長編部門の優秀作品賞は松本佳樹監督の『地球星人(エイリアン)は空想する』が受賞。プレゼンターのシリングはSFをオリジナルで作るのは難しいとコメント。それはスティーヴン・スピルバーグも例外ではないとし、松本監督の作品は「うれしい驚きだった」と指摘。「典型的なSFのテンプレートにはまらない、めくるめく映像と豊かなイマジネーションで新鮮な映画を完成させました。この作品を世界中に発信できることを誇りに思います」と賛辞を贈っていた。松本監督は、目標としていた自分でおもしろいと思える作品を作ることはクリアしていたとし、「そのうえ、賞までいただいて、トロフィーの重さを実感しています。応援してもらって背中を押してもらったと思って進んでいきたいと思います。今後も応援をよろしくお願いいたします」と深々とお辞儀をした。
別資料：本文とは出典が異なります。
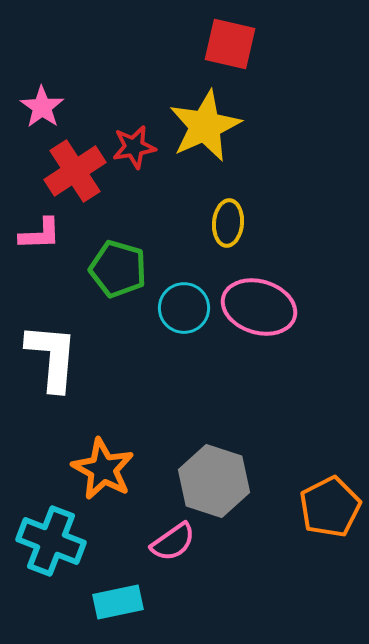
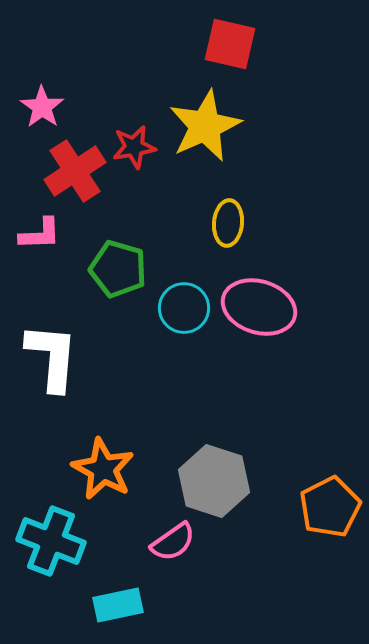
cyan rectangle: moved 3 px down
中野監督大絶賛!松本佳樹監督『地球星人(エイリアン)は空想する』に注目
中野監督大絶賛!松本佳樹監督『地球星人(エイリアン)は空想する』に注目

松本監督は、国内作品を対象に、今後の長編映画制作に可能性を感じる監督に対して授与される「SKPシティアワード」も受賞。中野監督は「僕には撮れない映画」と話し、「新しい才能、新しい監督、新しい表現をする人が出てきたことに、驚いたし、うれしかったし、嫉妬もしました」と素直な感想を伝える。続けて「映画祭はいろいろな人に賞をあげたいから分けることがあります」と説明。しかしこの「SKPシティアワード」に関しては「この映画際が排出した監督として、(松本監督に授与することで)絶対に誇りになるからと主張して、受け入れてもらいました」と決定までの経緯を明かす。
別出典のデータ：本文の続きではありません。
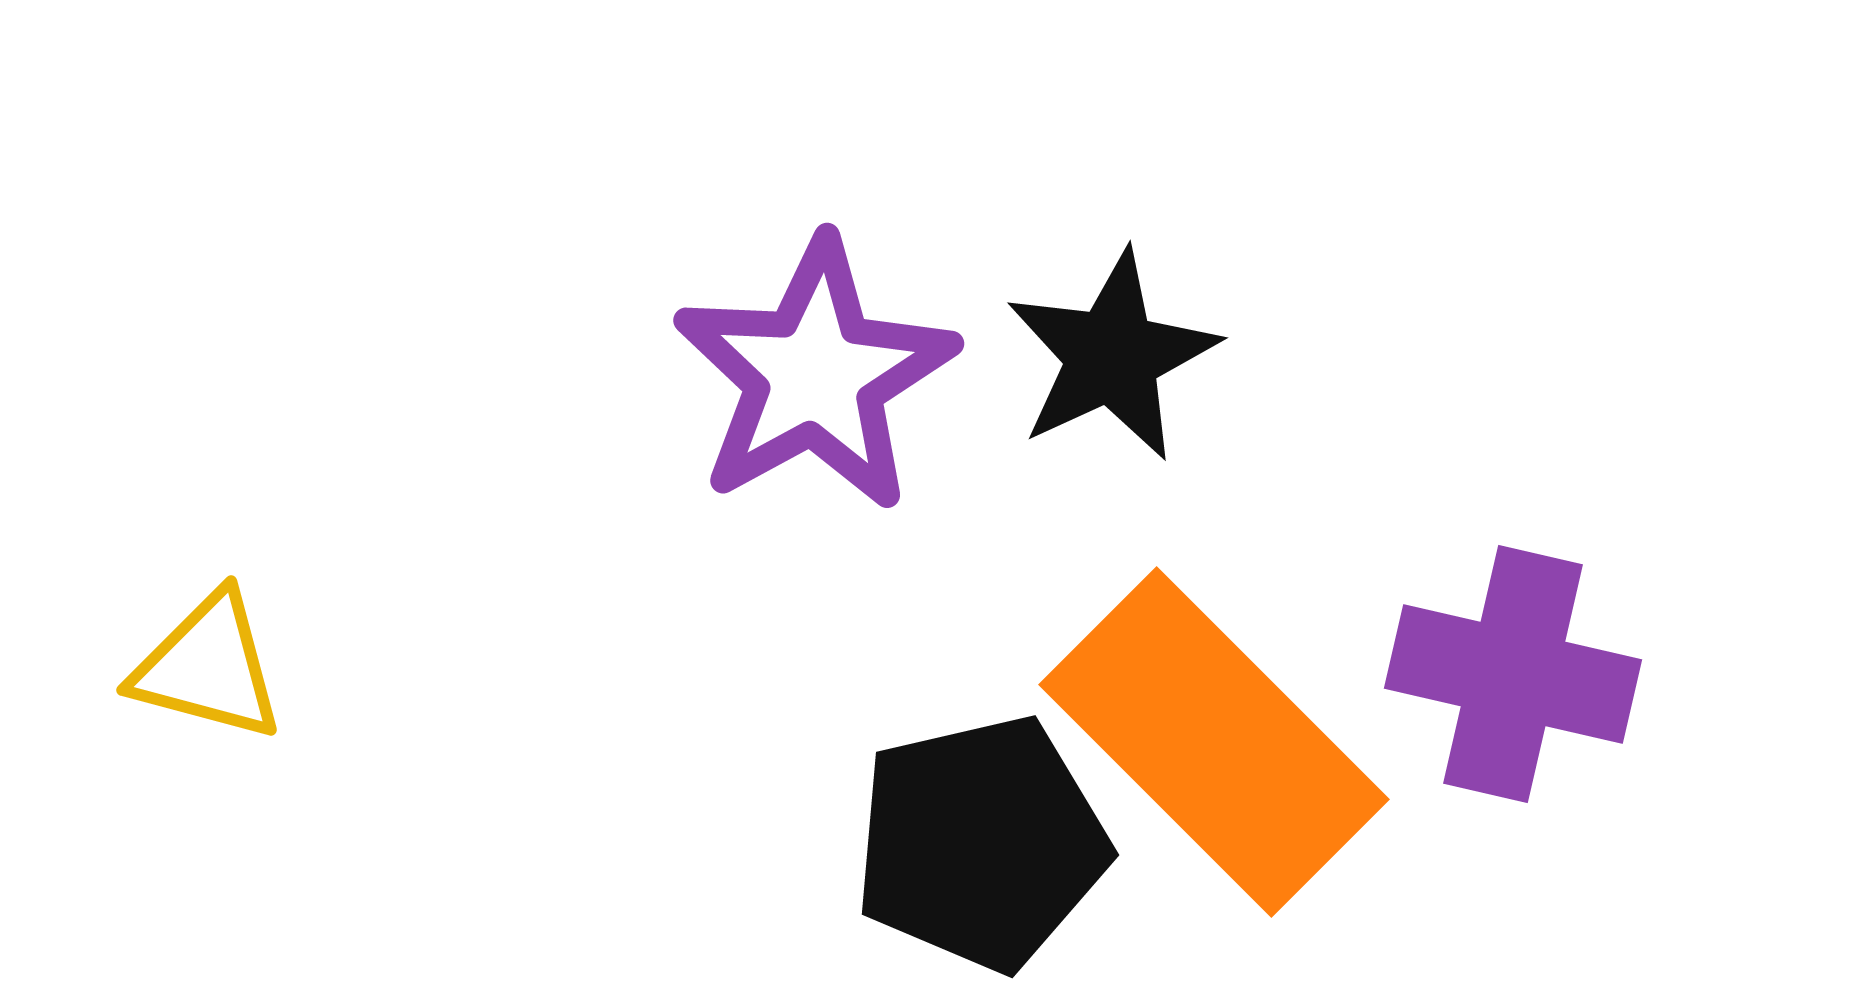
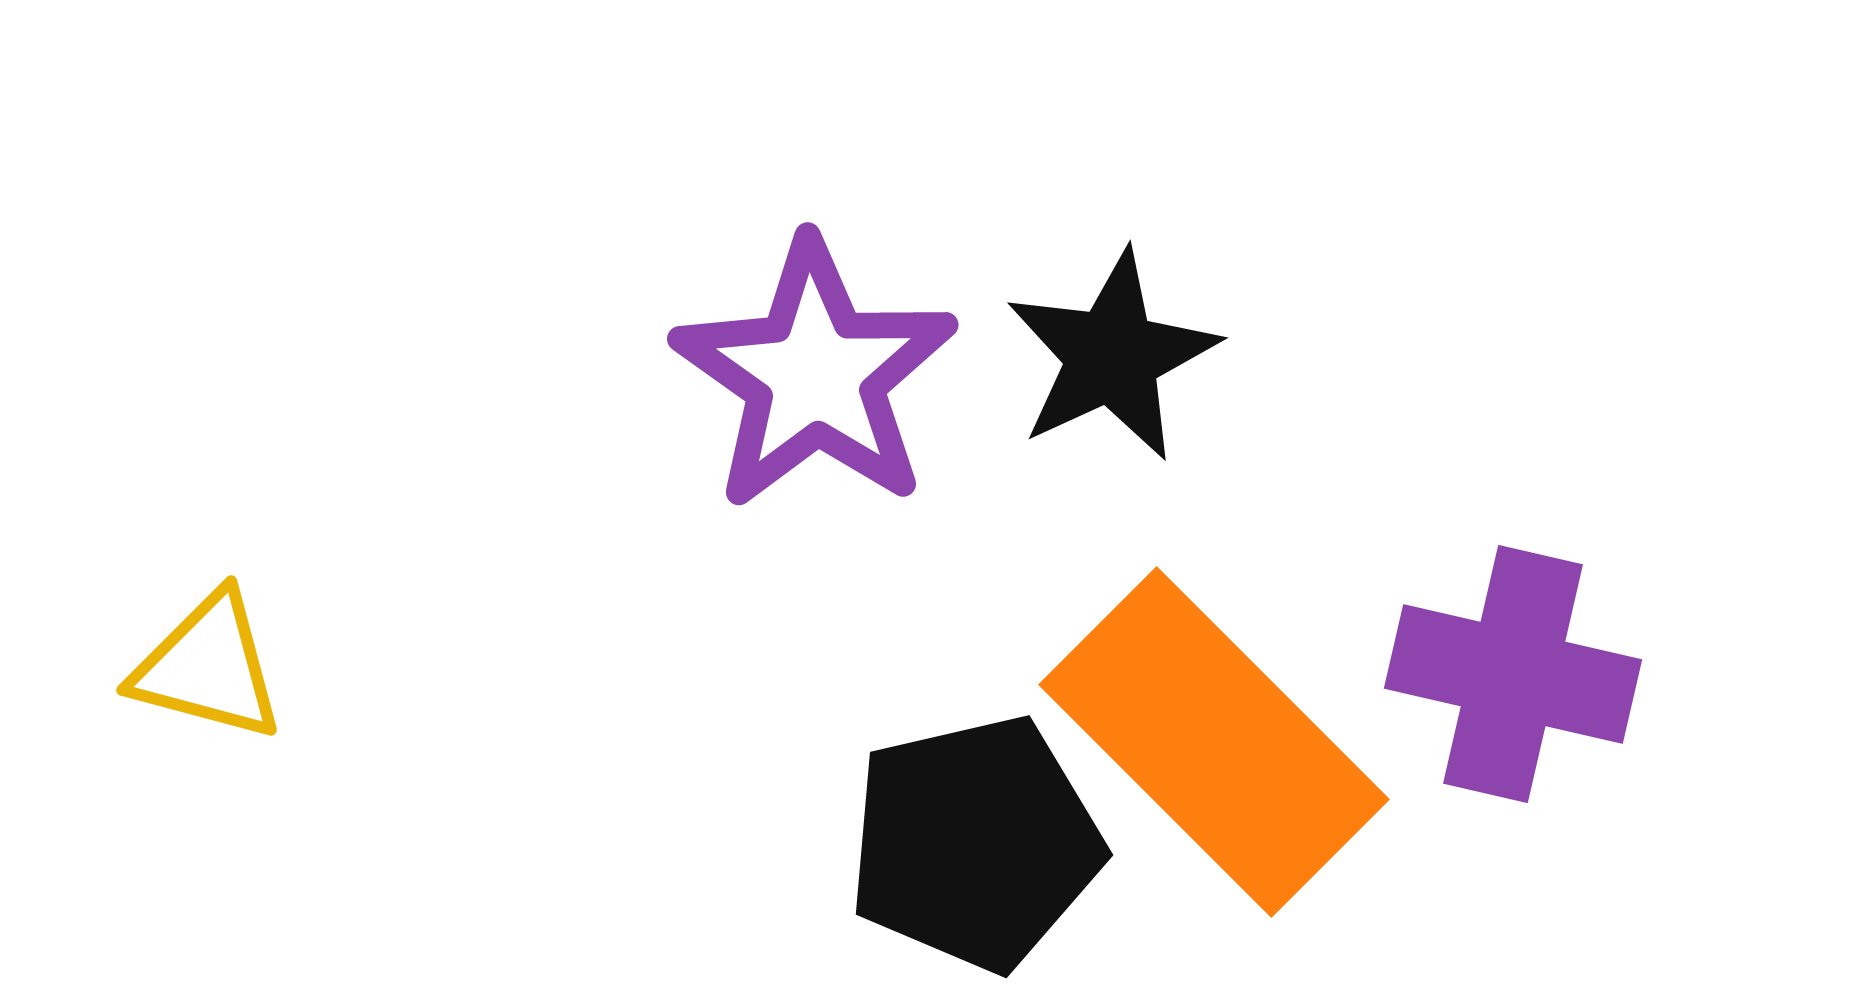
purple star: rotated 8 degrees counterclockwise
black pentagon: moved 6 px left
「イマジネーションに驚きました。この映画祭が発見した松本監督を覚えてもらいたいです!」と取材陣に呼びかけ、松本監督には「SKIPシティ出身って(言っていくように)約束して!もし約束しないなら賞を返してください(笑)」と笑顔を見せつつ、類稀な才能に惜しみない拍手を贈っていた。

このコメントに「パニックです」と答えた松本監督は、「(受賞の)コメントは1回分しか準備してこなかったので…」としつつも「重みが二倍になりました。より気を引き締めて頑張っていかなきゃいけないと思っています」と話し、スタッフ、キャストに改めて感謝の言葉を伝えていた。

若手クリエイターにエールを送った中野監督
若手クリエイターにエールを送った中野監督

国内コンペティション総評で中野は「11年前はそちらの席にいました」と受賞者席を見つめ、「監督がなにを考え、なにを表現したかったのかを丁寧に考えながら審査しました」と振り返る。「答えのないものに答えを出そうとしている姿を思い浮かべただけで、涙が出そうになります」と自身も監督という同じ立場だからこそ理解できることが多とし、「映画祭は同年代の仲間たちがどんなものを作っているのかを考え、自分の位置を知ることに役立ちます。今回は審査員である僕自身も勇気をもらいました。映画祭の意味を実感しました。すべての映画を自分のなかでは解釈しているので、感想を聞きたい人は聞きにきて下さい」と若手クリエイターたちにエールを贈っていた。